OK, putting aside cynicism, are they actually right? Is this one of those rare cases where the broad statement is simply the correct statement ("don't smoke" immediately springs to mind)? Let's explore this in some more detail.
Firstly, many systems generate large amounts of log data that is often completely worthless from a compliance standpoint or even for a generic forensic inquiry. For instance, with system auditing levels on high for Common Criteria certified Operating systems such as Windows or Solaris BSM or the new LuAS in the 2.6 Linux kernel, logs are generated at a highly granular level to record every kernel action. If applied indiscriminately to any or all machines and all users/files, then routine actions such as listing directory contents generate a flood of events. While this is necessary for C-2 certification, it is rarely useful in the common situation. In cases where such audit levels are needed, they must be applied with care but beyond that, it is necessary to consider if these logs even need to be gathered and retained.
One such fairly modestly-sized utility company concerned with compliance and driven by uncertainty decided to err on the side of caution and collect everything. This resulted in the generation of a whopping 1.5 million events every 5 minutes that quickly overwhelmed the security team. Realizing that most of the data was nothing but worthless noise, they decided to adjust their logging policy and collect only relevant data. Just by cutting out the noise, they were able to scale back to a much more manageable 150,000 events every 5 minutes. A number of other users also have said enough already, and have elected to put in place a company policy on what gets generated, what gets collected and for how long log data gets stored. I like to think of this as maturation of the market.
The utility company above had one advantage going for them when they went to reduce their log volume. They had a fairly sophisticated collection method that allowed them to suppress the collection of events that were not required. Can you get to the right level of auditing for your business requirements by simply setting audit levels in the system? Sometimes, but often not. The Windows OS, for example, turns on auditing levels through coarse group settings. Some of the events in each group are extremely valuable but many are, for all practical purposes, entirely worthless. Take a System Admin use case—if you want to collect status events for printers attached to Windows Servers to monitor for print problems, you turn on print auditing. You get the status events, but you also get a message every time a user prints something. Again, it makes less sense to keep it all merely because the send is indiscriminate.

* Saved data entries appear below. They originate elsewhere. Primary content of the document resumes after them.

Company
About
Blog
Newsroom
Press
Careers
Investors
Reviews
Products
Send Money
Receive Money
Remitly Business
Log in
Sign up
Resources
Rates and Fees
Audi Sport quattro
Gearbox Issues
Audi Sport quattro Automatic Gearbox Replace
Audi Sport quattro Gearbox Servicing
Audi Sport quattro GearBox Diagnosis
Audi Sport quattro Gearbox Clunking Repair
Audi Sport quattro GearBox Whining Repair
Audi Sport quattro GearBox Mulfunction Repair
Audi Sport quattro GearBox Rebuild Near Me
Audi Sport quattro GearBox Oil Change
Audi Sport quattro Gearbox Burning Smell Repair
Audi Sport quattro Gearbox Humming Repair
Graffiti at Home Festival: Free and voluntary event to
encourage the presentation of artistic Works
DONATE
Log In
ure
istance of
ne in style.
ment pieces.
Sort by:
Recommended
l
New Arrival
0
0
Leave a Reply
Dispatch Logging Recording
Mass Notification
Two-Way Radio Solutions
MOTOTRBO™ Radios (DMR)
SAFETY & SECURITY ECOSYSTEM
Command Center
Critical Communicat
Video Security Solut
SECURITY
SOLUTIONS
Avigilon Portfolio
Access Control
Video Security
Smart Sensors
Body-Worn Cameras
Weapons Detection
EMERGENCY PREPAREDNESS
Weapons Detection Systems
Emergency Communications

Another example…I was talking to the compliance team at a large health care provider the other day. The machines they were monitoring had the system audit policies set pretty high, and they were generating enormous quantities of logging data, which the compliance team needed only a fraction of. Internal requirements for other constituencies prevented them from changing the audit levels. They had tried to collect all the Log Data in the pilot project and had quickly realized that this approach was simply going to kill them. They finally adopted granular suppression of event forwarding at the host level. By doing this, they were able to reduce both the network load and the processing load on the collection console (even discarding events requires processing). Having the ability to be flexible ultimately enabled them to save a significant amount of money in terms of infrastructure costs. Took a bit more work up front figuring out what they needed, but it was well worth it for them in the end.

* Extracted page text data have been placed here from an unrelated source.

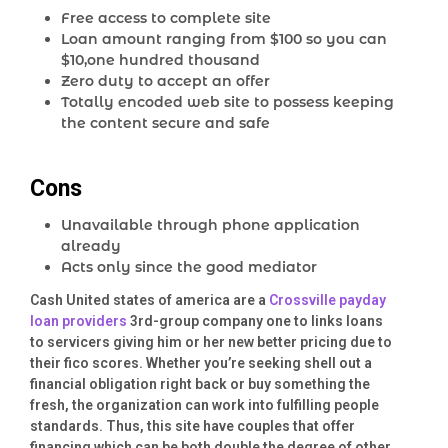
Free access to complete site
Loan amount ranging from $100 so you can
$10,one hundred thousand
Zero duty to accept an offer
Totally encoded web site to possess keeping
the content secure and safe
Cons
Unavailable through phone application
already
Acts only since the good mediator
Cash United states of america are a
Crossville payday
loan providers
3rd-group company one to links loans
to servicers giving him or her new better pricing due to
their fico scores.
Whether you’re seeking shell out a
financial obligation right back or buy something the
fresh, the organization can work into fulfilling people
standards. Thus, this site have couples that offer
financing which can be both double the degree of other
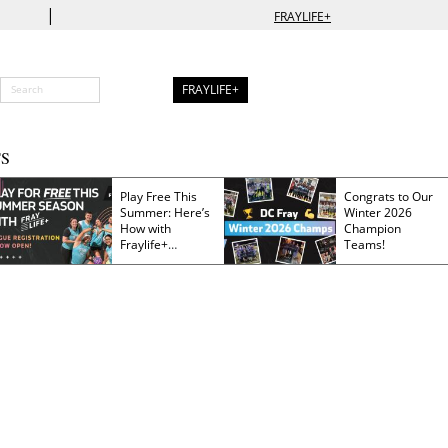
|
FRAYLIFE+
FRAYLIFE+
S
Play Free This
Congrats to Our
Summer: Here’s
Winter 2026
How with
Champion
Fraylife+
Teams!
Membership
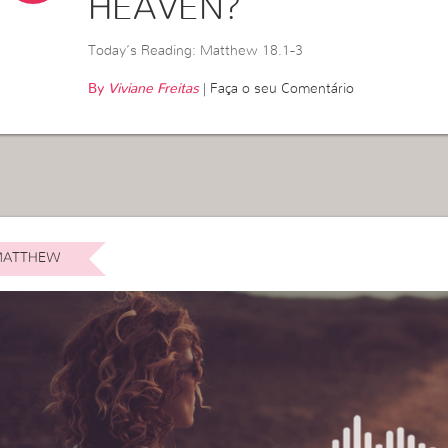
HEAVEN?
Today’s Reading: Matthew 18.1-3
By
Viviane Freitas
|
Faça o seu Comentário
ATTHEW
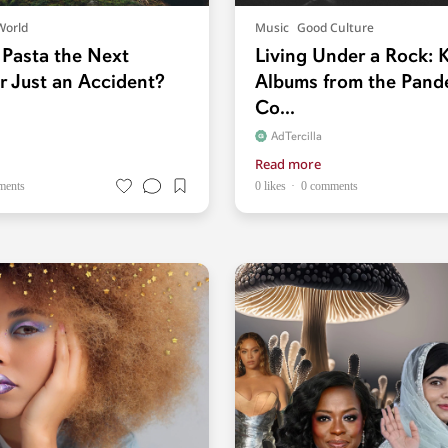
World
Music
Good Culture
 Pasta the Next
Living Under a Rock: K
r Just an Accident?
Albums from the Pand
Co...
AdTercilla
Read more
ments
0 likes
0 comments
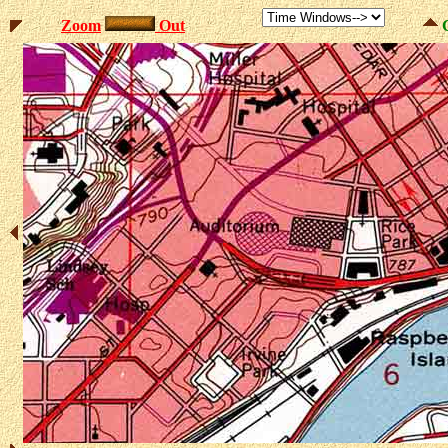
Zoom
Out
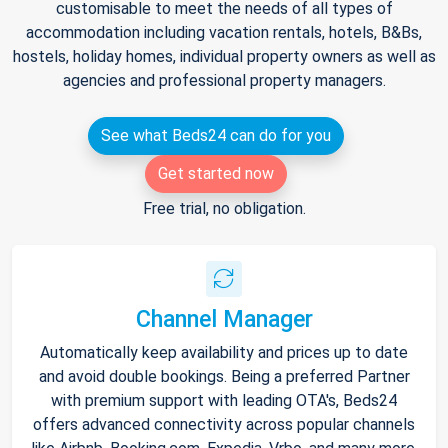
customisable to meet the needs of all types of
accommodation including vacation rentals, hotels, B&Bs,
hostels, holiday homes, individual property owners as well as
agencies and professional property managers.
See what Beds24 can do for you
Get started now
Free trial, no obligation.
Channel Manager
Automatically keep availability and prices up to date
and avoid double bookings. Being a preferred Partner
with premium support with leading OTA's, Beds24
offers advanced connectivity across popular channels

Secondly, the view that large amounts of raw log data must be stored for long periods of time for successful compliance is a misconception. Consider HIPAA as an example. It is often repeated that HIPAA requires all raw data from all transactions to be retained for 7 years to support auditor requirements. However, HIPAA requires only a review of audit data and not necessarily the record of raw log data itself--Information system activity review (Required). Implement procedures to regularly review records of information system activity, such as audit logs, access reports, and security incident tracking reports "[HIPAA 45 CFR 164.308 (a) (1) (ii) (D)]." PCI-DSS, which is one of the more precise standards, calls for the retention of specific audit trails pertaining to unauthorized access, invalid logins, deletions and admin activity only. Sarbanes-Oxley is another case in point and is concerned mainly with data relating to financial controls and reporting. Nowhere do these standards state or imply that all log data from all sources within an enterprise needs to be collected and archived.
Some would argue that collecting everything is essential for establishing forensic reality when lawyers and/or auditors ask for evidence of who did what and when. However, it must be understood that these people are interested in who's touching your crucial data, and more importantly who's modifying that data and whether this behavior complies with your security policy. In this case, as in the above example, listing directory log entries are useless, as they cannot prove if someone actually accessed a particular file, and can certainly not prove if the file was modified.
Thirdly, while it might seem logical to collect everything, an important thing to consider also is operational impact and feasibility. While storage has certainly become cheaper, it is by no means free. In the above example, 1.5 million events every 5 minutes translate to roughly 100 MBs of disk space, and this is with 90% compression on the logs! This can quickly add up to a significant amount of your IT budget being spent on storage. Also, despite what any vendor says regarding the robustness of their indexing, there is always much more of an impact on query time when querying a multi-terabyte repository than a multi-gigabyte repository.
Another interesting perspective that I get from some companies that I already mentioned in the introduction is that from a legal perspective, collection and retention of log data is in itself a security issue. The Legal Departments have decided that the logs themselves are sensitive data and should be collected and retained only on a need-to-have basis. I have talked to a number of companies that are collecting only what is explicitly required, and are pretty aggressive in discarding it as quickly as possible. They save the proof that they have collected and examined the data, and perhaps the summary reports but not the actual data itself.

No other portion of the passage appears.